Cinderella Is Dead takes place approximately 200 years since Cinderella has died, and everything has gone to shit, especially for women. Prince Charming instituted all sorts of laws and customs that keeps women servile, makes same sex love impossible, and is generally repressive for the people and pockets-lining for the king. While Charming died long ago, his successors honor Charming's vile regulations. A warped version of the Cinderella story (the same one we know) is weaponized, with the annual ball a meat market where any man may claim any 16-year-old girl in attendance.

Sophia, who has known she wanted to marry her friend Erin since the girls were twelve, has no patience for the rules enforced by the current king, Manford, and is dangerously loudmouthed about it. And maybe a little free with her knees; she's not interested in most men's testicles romantically, but she doesn't mind making violent contact with them when necessary.
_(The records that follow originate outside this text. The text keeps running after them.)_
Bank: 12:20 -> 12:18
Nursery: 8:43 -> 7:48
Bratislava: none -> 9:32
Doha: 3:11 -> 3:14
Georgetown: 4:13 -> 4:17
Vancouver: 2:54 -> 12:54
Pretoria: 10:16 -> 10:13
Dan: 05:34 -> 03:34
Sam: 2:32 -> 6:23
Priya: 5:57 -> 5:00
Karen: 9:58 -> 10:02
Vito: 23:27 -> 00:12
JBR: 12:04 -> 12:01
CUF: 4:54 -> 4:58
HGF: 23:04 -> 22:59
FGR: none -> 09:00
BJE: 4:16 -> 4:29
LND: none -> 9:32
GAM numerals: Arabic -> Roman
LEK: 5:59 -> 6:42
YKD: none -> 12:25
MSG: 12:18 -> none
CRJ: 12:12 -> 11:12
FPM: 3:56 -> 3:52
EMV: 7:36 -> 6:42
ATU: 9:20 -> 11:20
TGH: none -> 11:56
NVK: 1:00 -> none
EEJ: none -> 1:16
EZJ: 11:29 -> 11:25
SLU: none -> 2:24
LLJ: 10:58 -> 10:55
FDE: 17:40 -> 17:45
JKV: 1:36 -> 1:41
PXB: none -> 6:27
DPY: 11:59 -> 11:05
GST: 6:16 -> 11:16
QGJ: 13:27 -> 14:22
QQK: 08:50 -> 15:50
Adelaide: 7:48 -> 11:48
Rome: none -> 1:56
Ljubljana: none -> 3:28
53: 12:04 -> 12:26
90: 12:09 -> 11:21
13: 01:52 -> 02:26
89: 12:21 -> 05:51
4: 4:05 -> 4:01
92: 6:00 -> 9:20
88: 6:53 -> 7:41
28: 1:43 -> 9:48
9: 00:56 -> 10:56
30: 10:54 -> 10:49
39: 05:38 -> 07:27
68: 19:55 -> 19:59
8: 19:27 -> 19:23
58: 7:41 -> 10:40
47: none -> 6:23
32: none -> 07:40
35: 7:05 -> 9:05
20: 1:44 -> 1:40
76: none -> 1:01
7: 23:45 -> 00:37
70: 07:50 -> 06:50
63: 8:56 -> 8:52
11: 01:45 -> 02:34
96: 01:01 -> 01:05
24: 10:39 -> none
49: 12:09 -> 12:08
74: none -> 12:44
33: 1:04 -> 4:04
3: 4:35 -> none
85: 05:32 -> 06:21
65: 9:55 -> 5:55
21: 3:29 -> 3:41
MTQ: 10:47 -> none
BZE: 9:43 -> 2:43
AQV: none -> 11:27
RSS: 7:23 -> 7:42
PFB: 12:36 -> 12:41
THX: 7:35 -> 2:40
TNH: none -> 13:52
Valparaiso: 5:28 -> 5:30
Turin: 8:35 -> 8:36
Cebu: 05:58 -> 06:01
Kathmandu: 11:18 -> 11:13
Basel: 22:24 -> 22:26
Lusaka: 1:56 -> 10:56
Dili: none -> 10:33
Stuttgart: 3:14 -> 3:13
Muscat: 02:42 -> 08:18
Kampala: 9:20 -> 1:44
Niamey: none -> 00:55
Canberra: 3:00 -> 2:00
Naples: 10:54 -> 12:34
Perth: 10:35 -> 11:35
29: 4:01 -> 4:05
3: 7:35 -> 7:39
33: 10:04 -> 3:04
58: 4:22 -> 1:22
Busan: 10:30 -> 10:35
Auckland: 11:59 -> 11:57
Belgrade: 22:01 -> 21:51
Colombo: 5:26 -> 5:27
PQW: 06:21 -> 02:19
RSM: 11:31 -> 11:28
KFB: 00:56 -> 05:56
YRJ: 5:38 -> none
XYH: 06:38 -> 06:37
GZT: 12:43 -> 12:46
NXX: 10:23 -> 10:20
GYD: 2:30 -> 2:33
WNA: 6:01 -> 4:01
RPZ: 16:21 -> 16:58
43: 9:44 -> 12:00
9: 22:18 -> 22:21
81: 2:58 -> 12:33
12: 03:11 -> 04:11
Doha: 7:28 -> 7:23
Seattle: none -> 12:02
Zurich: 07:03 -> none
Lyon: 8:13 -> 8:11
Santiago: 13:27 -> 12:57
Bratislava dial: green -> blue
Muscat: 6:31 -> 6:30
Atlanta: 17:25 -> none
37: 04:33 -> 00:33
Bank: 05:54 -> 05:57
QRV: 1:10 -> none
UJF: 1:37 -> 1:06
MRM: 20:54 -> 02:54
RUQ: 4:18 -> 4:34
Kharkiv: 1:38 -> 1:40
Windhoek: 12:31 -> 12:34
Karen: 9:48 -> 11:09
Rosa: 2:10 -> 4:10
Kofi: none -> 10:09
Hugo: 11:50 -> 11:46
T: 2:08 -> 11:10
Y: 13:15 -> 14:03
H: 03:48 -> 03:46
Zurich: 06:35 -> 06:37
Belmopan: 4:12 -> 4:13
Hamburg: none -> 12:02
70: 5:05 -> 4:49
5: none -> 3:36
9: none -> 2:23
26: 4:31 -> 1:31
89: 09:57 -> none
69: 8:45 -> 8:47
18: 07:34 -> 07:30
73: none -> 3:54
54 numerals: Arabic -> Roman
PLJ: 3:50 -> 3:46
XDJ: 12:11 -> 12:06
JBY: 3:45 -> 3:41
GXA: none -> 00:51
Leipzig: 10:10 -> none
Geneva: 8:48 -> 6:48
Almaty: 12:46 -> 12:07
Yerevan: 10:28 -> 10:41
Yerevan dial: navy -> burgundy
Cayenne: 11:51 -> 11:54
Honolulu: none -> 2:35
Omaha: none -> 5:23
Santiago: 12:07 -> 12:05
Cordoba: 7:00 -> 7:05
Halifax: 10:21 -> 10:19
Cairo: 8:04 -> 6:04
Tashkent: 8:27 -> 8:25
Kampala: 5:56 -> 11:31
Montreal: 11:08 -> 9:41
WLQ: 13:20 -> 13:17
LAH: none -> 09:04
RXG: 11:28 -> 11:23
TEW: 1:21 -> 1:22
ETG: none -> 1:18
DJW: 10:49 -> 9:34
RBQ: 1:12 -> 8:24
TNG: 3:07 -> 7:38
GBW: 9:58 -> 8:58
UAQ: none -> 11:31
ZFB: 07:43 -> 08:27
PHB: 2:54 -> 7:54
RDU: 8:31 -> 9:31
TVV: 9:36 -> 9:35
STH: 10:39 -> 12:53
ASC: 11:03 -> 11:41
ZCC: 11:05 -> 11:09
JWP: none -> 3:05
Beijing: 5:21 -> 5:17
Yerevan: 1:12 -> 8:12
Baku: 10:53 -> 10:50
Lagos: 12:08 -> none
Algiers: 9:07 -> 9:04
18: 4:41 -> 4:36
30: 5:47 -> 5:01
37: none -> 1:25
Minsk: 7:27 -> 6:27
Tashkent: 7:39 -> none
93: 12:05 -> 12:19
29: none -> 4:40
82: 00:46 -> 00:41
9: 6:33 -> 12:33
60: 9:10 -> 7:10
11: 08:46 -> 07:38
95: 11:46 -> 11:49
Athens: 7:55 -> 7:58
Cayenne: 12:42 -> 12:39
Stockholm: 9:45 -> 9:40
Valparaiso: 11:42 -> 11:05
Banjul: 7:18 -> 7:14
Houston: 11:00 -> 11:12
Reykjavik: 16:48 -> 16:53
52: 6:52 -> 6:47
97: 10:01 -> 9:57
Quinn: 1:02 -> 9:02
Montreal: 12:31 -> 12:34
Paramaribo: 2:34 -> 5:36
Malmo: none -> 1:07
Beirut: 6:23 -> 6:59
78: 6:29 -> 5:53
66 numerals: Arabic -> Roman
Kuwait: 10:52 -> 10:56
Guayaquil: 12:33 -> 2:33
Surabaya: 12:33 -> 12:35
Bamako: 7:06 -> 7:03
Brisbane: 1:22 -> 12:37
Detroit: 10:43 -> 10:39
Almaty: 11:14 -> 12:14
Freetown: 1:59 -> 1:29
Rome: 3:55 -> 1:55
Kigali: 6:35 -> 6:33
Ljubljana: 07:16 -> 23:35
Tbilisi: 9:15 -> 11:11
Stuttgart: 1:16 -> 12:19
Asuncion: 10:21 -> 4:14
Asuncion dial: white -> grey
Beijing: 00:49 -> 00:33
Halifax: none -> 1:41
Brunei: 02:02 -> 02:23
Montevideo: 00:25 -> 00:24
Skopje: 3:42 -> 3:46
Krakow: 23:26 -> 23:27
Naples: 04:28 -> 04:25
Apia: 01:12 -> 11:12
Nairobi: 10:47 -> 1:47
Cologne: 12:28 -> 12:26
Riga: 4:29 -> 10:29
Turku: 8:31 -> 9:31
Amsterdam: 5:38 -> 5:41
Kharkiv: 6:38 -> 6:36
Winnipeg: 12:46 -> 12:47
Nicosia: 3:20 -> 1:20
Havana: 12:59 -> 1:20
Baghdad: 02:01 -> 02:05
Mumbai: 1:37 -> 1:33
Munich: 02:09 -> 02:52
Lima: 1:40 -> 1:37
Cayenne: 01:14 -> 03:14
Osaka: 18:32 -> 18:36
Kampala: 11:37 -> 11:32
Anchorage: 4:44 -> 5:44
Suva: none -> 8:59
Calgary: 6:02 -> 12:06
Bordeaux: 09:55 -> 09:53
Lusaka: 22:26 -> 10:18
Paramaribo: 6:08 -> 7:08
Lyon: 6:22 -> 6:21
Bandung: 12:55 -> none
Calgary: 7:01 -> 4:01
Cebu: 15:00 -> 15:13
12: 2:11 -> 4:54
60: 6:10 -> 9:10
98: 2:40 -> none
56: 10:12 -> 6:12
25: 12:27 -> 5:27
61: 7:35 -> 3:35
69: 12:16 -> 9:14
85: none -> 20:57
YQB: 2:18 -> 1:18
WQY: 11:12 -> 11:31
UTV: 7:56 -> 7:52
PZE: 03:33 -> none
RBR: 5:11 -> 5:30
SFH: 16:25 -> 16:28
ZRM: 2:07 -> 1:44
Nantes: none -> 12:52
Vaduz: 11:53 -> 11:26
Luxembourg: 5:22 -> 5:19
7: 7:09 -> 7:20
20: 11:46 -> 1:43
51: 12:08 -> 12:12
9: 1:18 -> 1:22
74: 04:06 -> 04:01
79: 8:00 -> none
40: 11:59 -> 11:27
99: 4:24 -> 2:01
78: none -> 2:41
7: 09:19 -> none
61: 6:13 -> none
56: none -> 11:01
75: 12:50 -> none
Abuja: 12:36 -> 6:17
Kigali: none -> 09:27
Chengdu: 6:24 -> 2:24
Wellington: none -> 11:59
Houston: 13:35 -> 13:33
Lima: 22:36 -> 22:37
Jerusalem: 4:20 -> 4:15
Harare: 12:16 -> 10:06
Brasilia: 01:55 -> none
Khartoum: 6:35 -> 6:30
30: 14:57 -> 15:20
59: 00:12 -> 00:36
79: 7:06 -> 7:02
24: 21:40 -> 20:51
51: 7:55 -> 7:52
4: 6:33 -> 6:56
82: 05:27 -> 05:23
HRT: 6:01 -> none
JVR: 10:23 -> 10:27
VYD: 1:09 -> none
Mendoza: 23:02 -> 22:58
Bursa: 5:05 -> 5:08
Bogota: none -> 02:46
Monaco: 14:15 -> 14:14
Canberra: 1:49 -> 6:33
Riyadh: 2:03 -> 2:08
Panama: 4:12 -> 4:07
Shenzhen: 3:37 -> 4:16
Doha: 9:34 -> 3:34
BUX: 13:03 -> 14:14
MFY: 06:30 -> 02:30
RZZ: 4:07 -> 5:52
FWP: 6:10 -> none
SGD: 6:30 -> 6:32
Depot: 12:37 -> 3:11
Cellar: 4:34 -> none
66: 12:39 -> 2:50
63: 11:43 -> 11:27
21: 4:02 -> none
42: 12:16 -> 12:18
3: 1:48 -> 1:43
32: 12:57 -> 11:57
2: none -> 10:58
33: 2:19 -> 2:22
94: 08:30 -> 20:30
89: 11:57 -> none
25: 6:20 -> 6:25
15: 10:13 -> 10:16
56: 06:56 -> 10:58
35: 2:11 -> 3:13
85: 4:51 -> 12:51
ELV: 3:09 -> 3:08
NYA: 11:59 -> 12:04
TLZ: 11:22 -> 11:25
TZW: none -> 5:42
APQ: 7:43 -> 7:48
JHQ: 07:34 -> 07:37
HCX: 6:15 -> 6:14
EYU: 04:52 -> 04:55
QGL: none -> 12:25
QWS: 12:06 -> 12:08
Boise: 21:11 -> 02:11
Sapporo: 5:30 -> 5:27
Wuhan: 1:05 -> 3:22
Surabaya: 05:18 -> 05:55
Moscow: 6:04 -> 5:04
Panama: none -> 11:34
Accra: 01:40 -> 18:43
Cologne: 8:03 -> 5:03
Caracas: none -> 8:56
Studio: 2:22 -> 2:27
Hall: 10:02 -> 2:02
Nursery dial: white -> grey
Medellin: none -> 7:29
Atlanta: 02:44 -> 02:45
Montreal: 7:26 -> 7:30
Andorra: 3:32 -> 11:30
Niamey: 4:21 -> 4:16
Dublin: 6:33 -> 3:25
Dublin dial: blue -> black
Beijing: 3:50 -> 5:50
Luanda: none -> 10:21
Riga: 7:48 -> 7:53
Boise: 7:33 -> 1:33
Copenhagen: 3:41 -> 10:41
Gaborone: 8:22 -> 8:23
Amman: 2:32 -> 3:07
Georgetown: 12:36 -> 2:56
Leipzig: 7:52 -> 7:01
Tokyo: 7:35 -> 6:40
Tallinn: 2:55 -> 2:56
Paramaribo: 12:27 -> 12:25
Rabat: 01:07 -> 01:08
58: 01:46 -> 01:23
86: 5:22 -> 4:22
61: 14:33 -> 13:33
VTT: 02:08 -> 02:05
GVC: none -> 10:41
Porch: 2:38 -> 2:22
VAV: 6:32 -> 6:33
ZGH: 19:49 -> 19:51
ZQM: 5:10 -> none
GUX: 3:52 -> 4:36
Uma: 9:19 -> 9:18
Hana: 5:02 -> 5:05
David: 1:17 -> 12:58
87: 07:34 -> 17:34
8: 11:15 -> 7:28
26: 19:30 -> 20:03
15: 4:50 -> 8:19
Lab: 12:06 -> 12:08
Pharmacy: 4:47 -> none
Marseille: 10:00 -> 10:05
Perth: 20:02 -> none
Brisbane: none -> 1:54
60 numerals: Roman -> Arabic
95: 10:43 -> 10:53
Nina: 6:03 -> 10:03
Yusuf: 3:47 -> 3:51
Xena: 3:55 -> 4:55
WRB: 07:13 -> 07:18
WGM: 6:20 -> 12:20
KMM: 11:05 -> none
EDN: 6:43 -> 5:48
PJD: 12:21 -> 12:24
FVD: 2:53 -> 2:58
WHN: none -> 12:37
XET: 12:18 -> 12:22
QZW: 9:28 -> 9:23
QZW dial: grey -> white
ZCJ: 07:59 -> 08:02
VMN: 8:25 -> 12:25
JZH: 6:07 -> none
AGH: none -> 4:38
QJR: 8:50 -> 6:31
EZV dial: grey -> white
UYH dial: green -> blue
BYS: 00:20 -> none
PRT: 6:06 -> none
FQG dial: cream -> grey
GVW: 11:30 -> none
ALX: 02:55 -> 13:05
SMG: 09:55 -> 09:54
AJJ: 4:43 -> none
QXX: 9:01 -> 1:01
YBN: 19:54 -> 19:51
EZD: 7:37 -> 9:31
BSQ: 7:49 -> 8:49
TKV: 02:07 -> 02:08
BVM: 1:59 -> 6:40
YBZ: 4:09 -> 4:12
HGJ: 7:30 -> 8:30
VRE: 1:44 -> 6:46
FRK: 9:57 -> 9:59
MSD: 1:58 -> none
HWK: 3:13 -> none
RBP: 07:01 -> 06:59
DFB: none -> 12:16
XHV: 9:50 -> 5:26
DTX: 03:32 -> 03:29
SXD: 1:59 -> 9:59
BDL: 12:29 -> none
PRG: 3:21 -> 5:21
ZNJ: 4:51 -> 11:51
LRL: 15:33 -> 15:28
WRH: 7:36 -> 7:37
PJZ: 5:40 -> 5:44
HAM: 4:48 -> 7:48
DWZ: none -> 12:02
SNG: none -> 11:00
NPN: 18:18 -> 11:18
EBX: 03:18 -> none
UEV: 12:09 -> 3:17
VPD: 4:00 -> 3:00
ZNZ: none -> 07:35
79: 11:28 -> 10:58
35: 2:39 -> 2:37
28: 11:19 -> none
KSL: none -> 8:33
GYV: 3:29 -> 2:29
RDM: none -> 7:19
Sophia is Black, per the cover and her description, but while race doesn't play a lead role in the story, I tracked racial justice parallels throughout. Things like
I tried to take out that statue in the square a few nights ago.
*
...the woman smiles one of those fake smiles, all mouth and no eyes. I know the smile, and a little piece of me dies every time I have to use it.
*
The king may be a pile of ash, but his ideas are alive and well.
*
"we want a say in what happens next,"the man on the ground says as he scrambles to his feet.
"You've sad idly by while the people of Mersailles suffered and died, and now you want a say in what happens to us?" I'm shocked at his arrogance. "You're not in a position to make demands. I watched you try to buy a young girl in the dungeon."
All of the above quotations are ostensibly about the women of Mersailles, but to me they seemed to be as much about Black people in America.